**THE TASK**
Below are some entries. Copy each line that holds the string "more".

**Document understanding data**
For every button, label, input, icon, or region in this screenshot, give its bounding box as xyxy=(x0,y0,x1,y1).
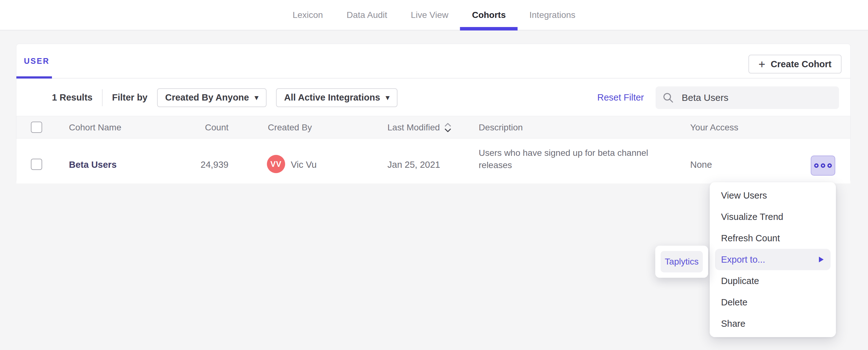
cohort-description: Users who have signed up for beta channe… xyxy=(479,147,668,171)
results-count: 1 Results xyxy=(52,92,93,103)
export-submenu: Taplytics xyxy=(655,246,708,278)
nav-tab-integrations[interactable]: Integrations xyxy=(529,0,575,30)
avatar: VV xyxy=(267,155,285,173)
header-description: Description xyxy=(479,123,523,132)
nav-tab-label: Lexicon xyxy=(293,10,323,20)
nav-tab-cohorts[interactable]: Cohorts xyxy=(472,0,506,30)
row-checkbox[interactable] xyxy=(31,159,42,170)
more-options-icon xyxy=(828,163,832,168)
reset-filter-link[interactable]: Reset Filter xyxy=(597,92,644,103)
menu-item-visualize-trend[interactable]: Visualize Trend xyxy=(710,206,836,228)
table-header-row: Cohort Name Count Created By Last Modifi… xyxy=(17,116,850,139)
header-last-modified[interactable]: Last Modified xyxy=(388,122,452,133)
menu-item-export-to-label: Export to... xyxy=(721,254,765,265)
more-options-button[interactable] xyxy=(811,155,835,176)
filter-by-label: Filter by xyxy=(112,92,148,103)
menu-item-refresh-count[interactable]: Refresh Count xyxy=(710,228,836,249)
nav-tab-label: Data Audit xyxy=(346,10,387,20)
integrations-dropdown[interactable]: All Active Integrations ▾ xyxy=(276,88,398,107)
menu-item-view-users[interactable]: View Users xyxy=(710,185,836,206)
cohort-count: 24,939 xyxy=(167,159,228,170)
created-by-dropdown-value: Created By Anyone xyxy=(165,92,249,103)
header-cohort-name: Cohort Name xyxy=(69,123,122,132)
menu-item-duplicate[interactable]: Duplicate xyxy=(710,270,836,291)
filter-bar-right: Reset Filter xyxy=(597,78,839,116)
filter-bar-left: 1 Results Filter by Created By Anyone ▾ … xyxy=(52,78,398,116)
table-row: Beta Users 24,939 VV Vic Vu Jan 25, 2021… xyxy=(17,139,850,183)
row-context-menu: View Users Visualize Trend Refresh Count… xyxy=(710,182,836,337)
cohorts-panel: USER + Create Cohort 1 Results Filter by… xyxy=(16,44,851,183)
panel-tab-row: USER + Create Cohort xyxy=(17,44,850,78)
menu-item-export-to[interactable]: Export to... xyxy=(715,249,831,270)
nav-tab-label: Integrations xyxy=(529,10,575,20)
nav-tab-label: Live View xyxy=(411,10,448,20)
more-options-icon xyxy=(821,163,825,168)
search-icon xyxy=(662,92,674,104)
creator-name: Vic Vu xyxy=(291,159,317,170)
create-cohort-button[interactable]: + Create Cohort xyxy=(748,55,842,73)
more-options-icon xyxy=(814,163,818,168)
header-count: Count xyxy=(167,123,228,132)
header-last-modified-label: Last Modified xyxy=(388,123,440,132)
tab-user[interactable]: USER xyxy=(24,44,50,78)
your-access-value: None xyxy=(690,159,712,170)
sort-icon xyxy=(444,122,452,133)
tab-user-label: USER xyxy=(24,57,50,66)
header-created-by: Created By xyxy=(268,123,312,132)
search-input[interactable] xyxy=(682,92,839,103)
menu-item-share[interactable]: Share xyxy=(710,313,836,334)
select-all-checkbox[interactable] xyxy=(31,121,42,133)
active-tab-underline xyxy=(460,27,518,31)
create-cohort-label: Create Cohort xyxy=(771,59,832,69)
search-box[interactable] xyxy=(656,86,839,109)
header-your-access: Your Access xyxy=(690,123,738,132)
user-tab-underline xyxy=(17,76,52,78)
top-navigation: Lexicon Data Audit Live View Cohorts Int… xyxy=(0,0,868,31)
chevron-down-icon: ▾ xyxy=(386,93,390,102)
nav-tab-live-view[interactable]: Live View xyxy=(411,0,448,30)
plus-icon: + xyxy=(758,59,766,70)
integrations-dropdown-value: All Active Integrations xyxy=(284,92,380,103)
divider xyxy=(102,89,102,106)
nav-tab-data-audit[interactable]: Data Audit xyxy=(346,0,387,30)
nav-tab-lexicon[interactable]: Lexicon xyxy=(293,0,323,30)
submenu-item-taplytics[interactable]: Taplytics xyxy=(660,251,703,272)
cohort-name-link[interactable]: Beta Users xyxy=(69,159,117,170)
nav-tab-label: Cohorts xyxy=(472,10,506,20)
created-by-dropdown[interactable]: Created By Anyone ▾ xyxy=(157,88,267,107)
last-modified-value: Jan 25, 2021 xyxy=(388,159,440,170)
submenu-arrow-icon xyxy=(819,257,824,262)
chevron-down-icon: ▾ xyxy=(255,93,258,102)
menu-item-delete[interactable]: Delete xyxy=(710,291,836,313)
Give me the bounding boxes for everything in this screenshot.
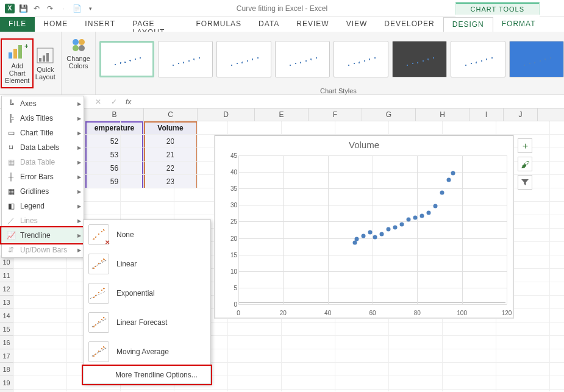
menu-axis-titles[interactable]: ╠Axis Titles▶ — [2, 111, 84, 126]
col-header-E[interactable]: E — [255, 109, 309, 121]
qat-sep: · — [57, 2, 70, 15]
col-header-I[interactable]: I — [469, 109, 504, 121]
col-header-B[interactable]: B — [85, 109, 144, 121]
tab-data[interactable]: DATA — [250, 17, 288, 32]
tab-home[interactable]: HOME — [35, 17, 76, 32]
add-chart-element-button[interactable]: + Add Chart Element — [2, 40, 32, 87]
quick-layout-icon — [34, 46, 56, 65]
chart-element-plus-button[interactable]: ＋ — [518, 138, 532, 153]
data-point[interactable] — [433, 204, 437, 208]
chart-plot-area[interactable] — [238, 155, 505, 303]
data-point[interactable] — [379, 232, 384, 237]
ribbon-tabs: FILE HOME INSERT PAGE LAYOUT FORMULAS DA… — [0, 17, 564, 32]
tab-formulas[interactable]: FORMULAS — [187, 17, 250, 32]
tab-format[interactable]: FORMAT — [493, 17, 544, 32]
tab-file[interactable]: FILE — [0, 17, 35, 32]
row-header-13[interactable]: 13 — [0, 296, 13, 309]
row-header-14[interactable]: 14 — [0, 309, 13, 323]
tab-view[interactable]: VIEW — [338, 17, 376, 32]
trendline-more-options[interactable]: More Trendline Options... — [84, 366, 210, 383]
chart-style-7[interactable] — [451, 41, 505, 77]
chart-title[interactable]: Volume — [215, 136, 513, 151]
save-icon[interactable]: 💾 — [17, 2, 29, 15]
undo-icon[interactable]: ↶ — [30, 2, 43, 15]
chart-style-1[interactable] — [99, 41, 154, 77]
row-header-20[interactable]: 20 — [0, 390, 13, 392]
menu-trendline[interactable]: 📈Trendline▶ — [2, 228, 84, 243]
col-header-C[interactable]: C — [144, 109, 198, 121]
trendline-linear-forecast[interactable]: Linear Forecast — [84, 308, 210, 337]
trendline-exponential[interactable]: Exponential — [84, 279, 210, 308]
legend-icon: ◧ — [5, 201, 16, 212]
menu-legend[interactable]: ◧Legend▶ — [2, 199, 84, 213]
data-point[interactable] — [406, 217, 410, 221]
redo-icon[interactable]: ↷ — [44, 2, 56, 15]
chart-filter-button[interactable] — [518, 175, 532, 190]
row-header-16[interactable]: 16 — [0, 336, 13, 349]
data-point[interactable] — [355, 237, 359, 241]
data-point[interactable] — [440, 191, 444, 195]
tab-developer[interactable]: DEVELOPER — [376, 17, 443, 32]
data-point[interactable] — [413, 215, 417, 219]
data-point[interactable] — [373, 235, 377, 240]
menu-error-bars[interactable]: ┼Error Bars▶ — [2, 169, 84, 184]
col-header-D[interactable]: D — [198, 109, 255, 121]
row-header-18[interactable]: 18 — [0, 363, 13, 376]
chart-style-2[interactable] — [158, 41, 213, 77]
row-header-15[interactable]: 15 — [0, 323, 13, 336]
data-point[interactable] — [362, 233, 366, 238]
add-chart-element-label: Add Chart Element — [5, 62, 29, 84]
embedded-chart[interactable]: Volume ＋ 🖌 05101520253035404502040608010… — [215, 135, 513, 318]
data-point[interactable] — [399, 222, 404, 226]
col-header-G[interactable]: G — [362, 109, 416, 121]
data-point[interactable] — [386, 227, 390, 231]
tab-review[interactable]: REVIEW — [288, 17, 337, 32]
tab-insert[interactable]: INSERT — [76, 17, 124, 32]
col-header-J[interactable]: J — [504, 109, 538, 121]
y-tick: 15 — [215, 251, 237, 258]
tab-design[interactable]: DESIGN — [443, 17, 493, 32]
data-point[interactable] — [419, 214, 424, 218]
chart-style-4[interactable] — [275, 41, 330, 77]
y-tick: 0 — [215, 301, 237, 308]
updown-icon: ⇵ — [5, 244, 16, 255]
menu-chart-title[interactable]: ▭Chart Title▶ — [2, 126, 84, 140]
chart-style-5[interactable] — [334, 41, 388, 77]
change-colors-button[interactable]: Change Colors — [64, 33, 93, 72]
col-header-H[interactable]: H — [416, 109, 469, 121]
data-point[interactable] — [446, 177, 451, 182]
row-header-19[interactable]: 19 — [0, 376, 13, 390]
touch-mode-icon[interactable]: 📄 — [71, 2, 83, 15]
row-header-12[interactable]: 12 — [0, 282, 13, 296]
menu-lines: ／Lines▶ — [2, 213, 84, 228]
chart-style-3[interactable] — [216, 41, 271, 77]
trendline-moving-average[interactable]: Moving Average — [84, 337, 210, 366]
data-point[interactable] — [393, 226, 397, 230]
data-point[interactable] — [368, 230, 373, 235]
row-header-11[interactable]: 11 — [0, 269, 13, 282]
menu-data-labels[interactable]: ⌑Data Labels▶ — [2, 140, 84, 155]
data-point[interactable] — [451, 171, 455, 175]
qat-customize-icon[interactable]: ▾ — [84, 2, 96, 15]
data-point[interactable] — [426, 210, 430, 215]
cancel-formula-icon[interactable]: ✕ — [90, 98, 106, 106]
quick-layout-button[interactable]: Quick Layout — [32, 44, 59, 83]
chart-styles-brush-button[interactable]: 🖌 — [518, 157, 532, 171]
trendline-linear[interactable]: Linear — [84, 249, 210, 279]
fx-label[interactable]: fx — [122, 98, 131, 106]
quick-layout-label: Quick Layout — [35, 66, 55, 80]
x-tick: 100 — [457, 310, 467, 316]
data-table-icon: ▦ — [5, 157, 16, 168]
menu-gridlines[interactable]: ▦Gridlines▶ — [2, 184, 84, 199]
menu-axes[interactable]: ╚Axes▶ — [2, 96, 84, 111]
chart-styles-group-label: Chart Styles — [96, 86, 564, 94]
tab-page-layout[interactable]: PAGE LAYOUT — [124, 17, 187, 32]
chart-style-6[interactable] — [392, 41, 447, 77]
y-tick: 20 — [215, 235, 237, 241]
trendline-none[interactable]: None — [84, 220, 210, 249]
enter-formula-icon[interactable]: ✓ — [106, 98, 122, 106]
svg-rect-1 — [13, 49, 17, 59]
chart-style-8[interactable] — [509, 41, 564, 77]
col-header-F[interactable]: F — [309, 109, 362, 121]
row-header-17[interactable]: 17 — [0, 349, 13, 363]
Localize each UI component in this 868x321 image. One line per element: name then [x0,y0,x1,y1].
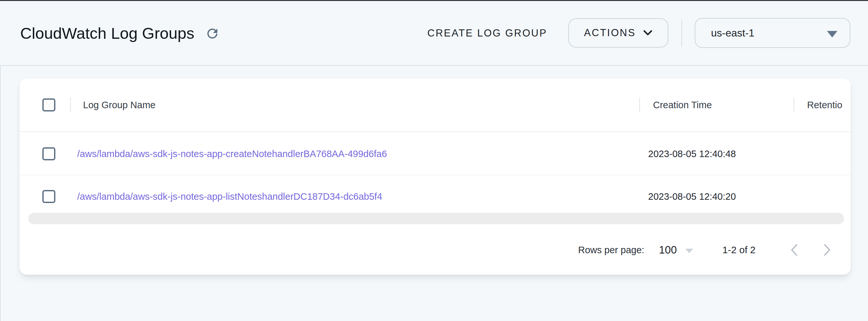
row-checkbox[interactable] [42,147,55,160]
actions-button-label: ACTIONS [584,27,636,39]
next-page-button[interactable] [820,241,834,258]
log-groups-card: Log Group Name Creation Time Retentio /a… [20,79,851,275]
triangle-down-icon[interactable] [685,249,693,253]
region-select-value: us-east-1 [711,27,754,39]
creation-time-value: 2023-08-05 12:40:48 [648,148,736,159]
column-separator [639,97,640,112]
column-header-creation-time[interactable]: Creation Time [653,100,712,111]
table-footer: Rows per page: 100 1-2 of 2 [20,225,851,275]
horizontal-scrollbar [20,211,851,225]
page-title: CloudWatch Log Groups [20,1,194,65]
column-header-log-group-name[interactable]: Log Group Name [83,100,155,111]
chevron-right-icon [823,243,832,257]
table-row: /aws/lambda/aws-sdk-js-notes-app-listNot… [20,176,851,217]
rows-per-page-select[interactable]: 100 [659,244,677,256]
header-divider [681,20,682,47]
row-checkbox[interactable] [42,190,55,203]
rows-per-page-label: Rows per page: [578,245,644,256]
pagination-range-label: 1-2 of 2 [722,244,756,256]
select-all-checkbox[interactable] [42,98,55,112]
region-select[interactable]: us-east-1 [695,18,850,48]
table-header-row: Log Group Name Creation Time Retentio [20,79,851,132]
log-group-link[interactable]: /aws/lambda/aws-sdk-js-notes-app-listNot… [77,191,382,202]
previous-page-button[interactable] [787,241,801,258]
column-separator [70,97,71,112]
table-row: /aws/lambda/aws-sdk-js-notes-app-createN… [20,133,851,175]
chevron-down-icon [643,30,653,36]
create-log-group-button[interactable]: CREATE LOG GROUP [419,1,556,65]
column-header-retention[interactable]: Retentio [807,100,842,111]
column-separator [794,97,795,112]
actions-button[interactable]: ACTIONS [568,18,668,48]
refresh-icon [205,26,220,41]
log-group-link[interactable]: /aws/lambda/aws-sdk-js-notes-app-createN… [77,148,387,159]
triangle-down-icon [827,31,837,37]
horizontal-scrollbar-thumb[interactable] [28,213,844,224]
refresh-button[interactable] [204,25,221,42]
cloudwatch-log-groups-screen: CloudWatch Log Groups CREATE LOG GROUP A… [0,0,868,321]
creation-time-value: 2023-08-05 12:40:20 [648,191,736,202]
page-header: CloudWatch Log Groups CREATE LOG GROUP A… [0,1,868,66]
chevron-left-icon [790,243,798,257]
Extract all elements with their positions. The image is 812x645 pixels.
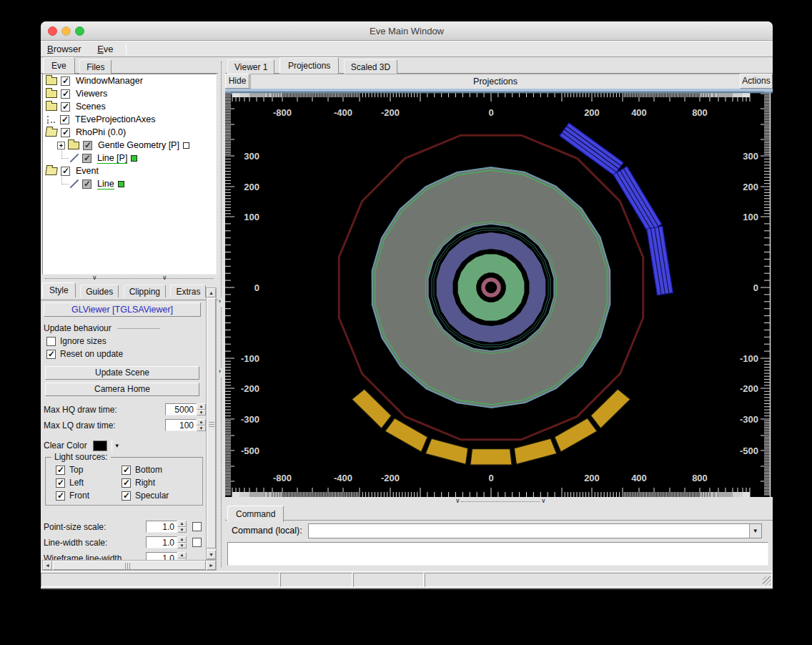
splitter-chevron-icon [541,498,546,504]
clear-color-swatch[interactable] [93,440,107,451]
tab-style[interactable]: Style [42,282,76,297]
checkbox-gentle-geometry[interactable] [83,141,92,150]
tree-label: Line [97,179,114,189]
scrollbar-thumb[interactable] [53,561,206,570]
svg-text:-300: -300 [241,414,259,425]
tree-item-windowmanager[interactable]: WindowManager [43,74,216,87]
tree-item-projectionaxes[interactable]: TEveProjectionAxes [43,113,216,126]
line-width-spinner[interactable]: 1.0 [146,536,187,548]
light-right-checkbox[interactable] [122,478,131,488]
ignore-sizes-checkbox[interactable] [46,337,56,346]
resize-grip-icon[interactable] [763,576,771,585]
checkbox-projectionaxes[interactable] [60,115,69,124]
spin-down-icon [197,425,206,432]
expand-icon[interactable] [57,142,65,149]
right-panel: Viewer 1 Projections Scaled 3D Hide Proj… [225,57,773,571]
menu-divider [126,44,127,55]
checkbox-scenes[interactable] [61,102,70,112]
tree-item-gentle-geometry[interactable]: Gentle Geometry [P] [43,139,216,152]
scroll-left-icon[interactable] [43,561,52,570]
tab-scaled-3d[interactable]: Scaled 3D [344,59,397,74]
color-dropdown-icon[interactable] [114,443,120,449]
svg-text:400: 400 [631,107,647,118]
tree-item-event[interactable]: Event [43,164,216,177]
max-hq-label: Max HQ draw time: [44,405,117,415]
light-front-checkbox[interactable] [56,491,65,501]
tree-item-scenes[interactable]: Scenes [43,100,216,113]
tab-files[interactable]: Files [79,59,112,74]
svg-text:0: 0 [488,107,493,118]
max-lq-label: Max LQ draw time: [44,420,116,430]
style-panel: GLViewer [TGLSAViewer] Update behaviour … [42,300,206,560]
geometry-color-marker[interactable] [183,142,189,149]
tab-clipping[interactable]: Clipping [124,285,166,297]
glviewer-button[interactable]: GLViewer [TGLSAViewer] [44,302,201,317]
tab-extras[interactable]: Extras [170,285,206,297]
splitter-chevron-icon [219,297,221,305]
style-tab-bar: Style Guides Clipping Extras [41,282,218,300]
title-bar[interactable]: Eve Main Window [41,21,773,41]
command-combobox[interactable] [308,523,762,538]
reset-on-update-row[interactable]: Reset on update [46,349,206,359]
update-scene-button[interactable]: Update Scene [45,366,199,380]
menu-browser[interactable]: Browser [41,41,88,54]
hide-button[interactable]: Hide [225,74,249,89]
wireframe-spinner[interactable]: 1.0 [146,552,187,560]
command-input[interactable] [309,524,749,538]
checkbox-windowmanager[interactable] [61,77,70,86]
checkbox-line-p[interactable] [82,154,91,163]
actions-button[interactable]: Actions [740,74,773,89]
horizontal-splitter[interactable] [41,275,218,282]
line-color-marker[interactable] [131,155,137,162]
canvas-splitter[interactable] [225,497,773,506]
max-hq-spinner[interactable]: 5000 [165,403,206,415]
tree-item-line-p[interactable]: Line [P] [43,152,216,164]
line-width-checkbox[interactable] [192,538,202,547]
command-output-area[interactable] [227,542,768,566]
light-top-checkbox[interactable] [56,466,65,475]
point-size-checkbox[interactable] [192,522,202,531]
reset-on-update-checkbox[interactable] [46,350,56,359]
tab-command[interactable]: Command [227,506,284,522]
scene-tree: WindowManager Viewers Scenes TEveProject… [42,74,217,275]
status-bar [41,571,773,587]
checkbox-rhophi[interactable] [61,128,70,137]
scroll-down-icon[interactable] [207,550,216,559]
ignore-sizes-row[interactable]: Ignore sizes [46,336,206,346]
light-left-checkbox[interactable] [56,478,65,488]
tab-guides[interactable]: Guides [80,285,119,297]
camera-home-button[interactable]: Camera Home [45,383,199,396]
scroll-up-icon[interactable] [207,288,216,297]
scroll-right-icon[interactable] [207,561,216,570]
light-specular-checkbox[interactable] [122,491,131,501]
style-panel-vertical-scrollbar[interactable] [206,287,217,560]
menu-eve[interactable]: Eve [91,41,119,54]
line-color-marker[interactable] [118,181,124,187]
folder-icon [68,142,79,149]
tree-item-rhophi[interactable]: RhoPhi (0.0) [43,126,216,139]
checkbox-viewers[interactable] [61,89,70,99]
gl-viewer-canvas[interactable]: -800-800-400-400-200-2000020020040040080… [225,89,773,497]
rhophi-projection-view[interactable]: -800-800-400-400-200-2000020020040040080… [225,89,773,497]
style-panel-horizontal-scrollbar[interactable] [42,560,217,571]
light-bottom-checkbox[interactable] [122,466,131,475]
divider [112,440,112,451]
tab-eve[interactable]: Eve [43,57,75,74]
max-lq-spinner[interactable]: 100 [165,419,206,431]
tab-viewer-1[interactable]: Viewer 1 [227,59,274,74]
checkbox-line[interactable] [82,179,91,189]
vertical-splitter[interactable] [218,57,225,571]
line-icon [70,154,79,163]
svg-text:800: 800 [692,473,708,483]
combo-dropdown-icon[interactable] [749,524,761,538]
tree-connector [61,149,69,159]
left-panel: Eve Files WindowManager Viewers Scenes [41,57,218,571]
tree-item-viewers[interactable]: Viewers [43,87,216,100]
line-width-label: Line-width scale: [44,538,107,548]
scrollbar-thumb[interactable] [207,298,216,548]
point-size-spinner[interactable]: 1.0 [146,521,187,533]
update-behaviour-header: Update behaviour [44,323,206,333]
tree-item-line[interactable]: Line [43,177,216,190]
tab-projections[interactable]: Projections [279,57,339,74]
svg-text:-200: -200 [381,473,400,483]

**RESULT**
more-options-icon xyxy=(828,163,832,168)
more-options-button[interactable] xyxy=(811,155,835,176)
more-options-icon xyxy=(821,163,825,168)
more-options-icon xyxy=(814,163,818,168)
trendline-more-options[interactable]: More Trendline Options... — [84, 366, 210, 383]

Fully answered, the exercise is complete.